Como as redes de proteção podem mudar o jogo?
Durante a conversa, eu reforçava uma ideia que considero crucial: o constrangimento não é a violência, mas pode ser uma ferramenta poderosa contra ela. Pense comigo: se você não é uma pessoa mal-intencionada, se não é um agressor, uma mensagem clara contra o assédio em um espaço não vai te incomodar. Você vai seguir sua vida.
Mas, a partir do momento em que um agressor percebe que existe um movimento, uma rede, uma conscientização ativa contra o assédio naquele local, ele se sente constrangido. Ele sabe que ali não é um terreno fértil para suas ações. Muitas vezes, esse agressor nem volta mais para esse espaço, porque ele entende que ali existe uma rede de proteção funcionando.
O problema é que, infelizmente, a maioria dos lugares ainda não conta com essas redes. Sem elas, se um agressor encontra resistência em um local, ele simplesmente vai procurar outro lugar mais vulnerável para agir. É por isso que é tão urgente que projetos como o do Tear Das Artes se espalhem por todas as cidades, por todos os espaços que frequentamos. Precisamos fazer com que a proteção seja a regra, e não a exceção.
Por que a violência de gênero é uma questão de saúde pública?
Quando falamos em violência contra a mulher como questão de saúde pública, estamos reconhecendo o impacto devastador que ela tem não só na vida das vítimas, mas em toda a sociedade. Não se trata apenas das agressões físicas, mas também das sequelas psicológicas, sociais e econômicas. Mulheres que sofrem violência muitas vezes enfrentam depressão, ansiedade, isolamento social e dificuldades para acessar o mercado de trabalho ou a educação. Isso sobrecarrega nossos sistemas de saúde e compromete o desenvolvimento humano. Enfrentar essa epidemia é garantir dignidade, autonomia e saúde para todas as mulheres.
Em resumo
- A violência contra as mulheres é uma epidemia e deve ser tratada como questão de saúde pública.
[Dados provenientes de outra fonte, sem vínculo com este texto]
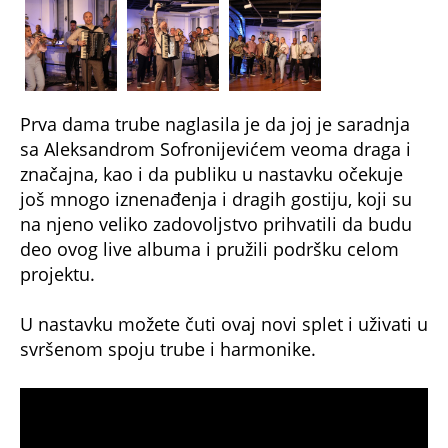
Prva dama trube naglasila je da joj je saradnja
sa Aleksandrom Sofronijevićem veoma draga i
značajna, kao i da publiku u nastavku očekuje
još mnogo iznenađenja i dragih gostiju, koji su
na njeno veliko zadovoljstvo prihvatili da budu
deo ovog live albuma i pružili podršku celom
projektu.
U nastavku možete čuti ovaj novi splet i uživati u
svršenom spoju trube i harmonike.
- A criação de redes de proteção em espaços públicos e privados pode constranger agressores e protegê-las.
- Locais com conscientização ativa contra o assédio tendem a afastar agressores.
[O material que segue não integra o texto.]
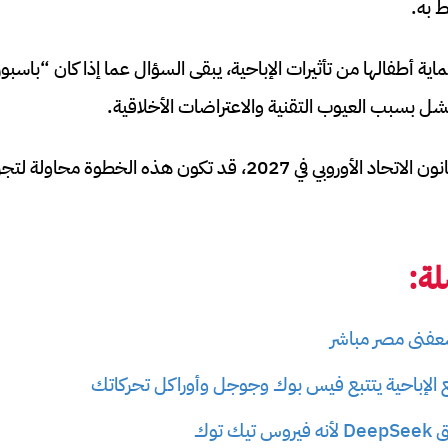
 به.
اية أطفالها من تأثيرات الإباحية، يبقى السؤال عما إذا كان “باسبور ال
شل بسبب العيوب التقنية والاعتراضات الأخلاقية.
مع اقتراب موعد تنفيذ قانون الاتحاد الأوروبي في 2027، قد تكون هذه
ة:
سعفنى مصر مباشر
ع الإباحية يتتبع فيس بوك وجوجل وأوراكل تحركاتك
 توك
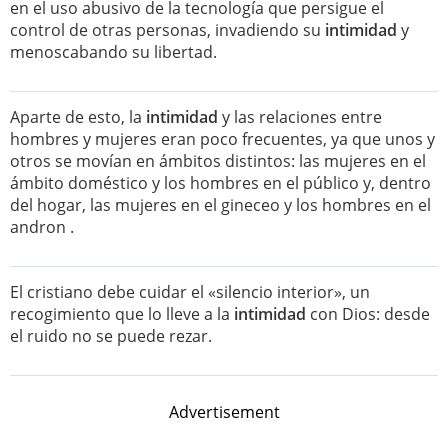
en el uso abusivo de la tecnología que persigue el
control de otras personas, invadiendo su
intimidad
y
menoscabando su libertad.
Aparte de esto, la
intimidad
y las relaciones entre
hombres y mujeres eran poco frecuentes, ya que unos y
otros se movían en ámbitos distintos: las mujeres en el
ámbito doméstico y los hombres en el público y, dentro
del hogar, las mujeres en el gineceo y los hombres en el
andron .
El cristiano debe cuidar el «silencio interior», un
recogimiento que lo lleve a la
intimidad
con Dios: desde
el ruido no se puede rezar.
Advertisement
- A ausência de redes de proteção em muitos locais permite que a violência se desloque para outros ambientes.
Perguntas frequentes
O que são redes de proteção contra a violência de gênero?
São conjuntos de ações e iniciativas em um determinado espaço (público ou privado) que visam prevenir a violência, acolher vítimas e inibir agressores, através de informação, segurança e conscientização.
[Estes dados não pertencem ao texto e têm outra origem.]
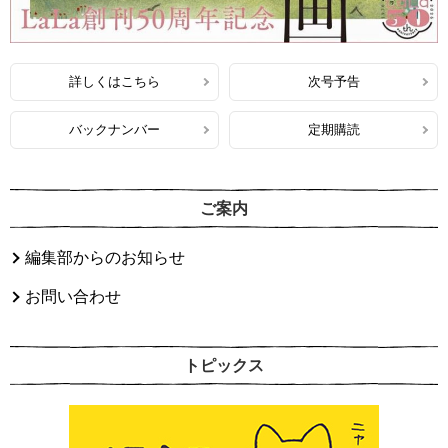
詳しくはこちら
次号予告
バックナンバー
定期購読
ご案内
編集部からのお知らせ
お問い合わせ
トピックス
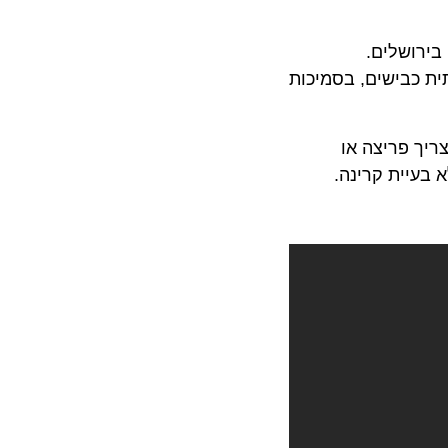
 בירושלים.
כבישים, בסמיכות
 פריצה או
יית קרינה.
Como posso contribuir para criar uma rede de proteção?
Você pode começar se informando sobre o tema, participando de campanhas, apoiando organizações que atuam na causa e denunciando casos de assédio e violência quando presenciar.
Quais os impactos da violência de gênero na saúde pública?
Além das lesões físicas, a violência de gênero causa sérios problemas de saúde mental, como depressão, ansiedade, estresse pós-traumático, e pode levar ao isolamento social e dificuldades de acesso a serviços essenciais.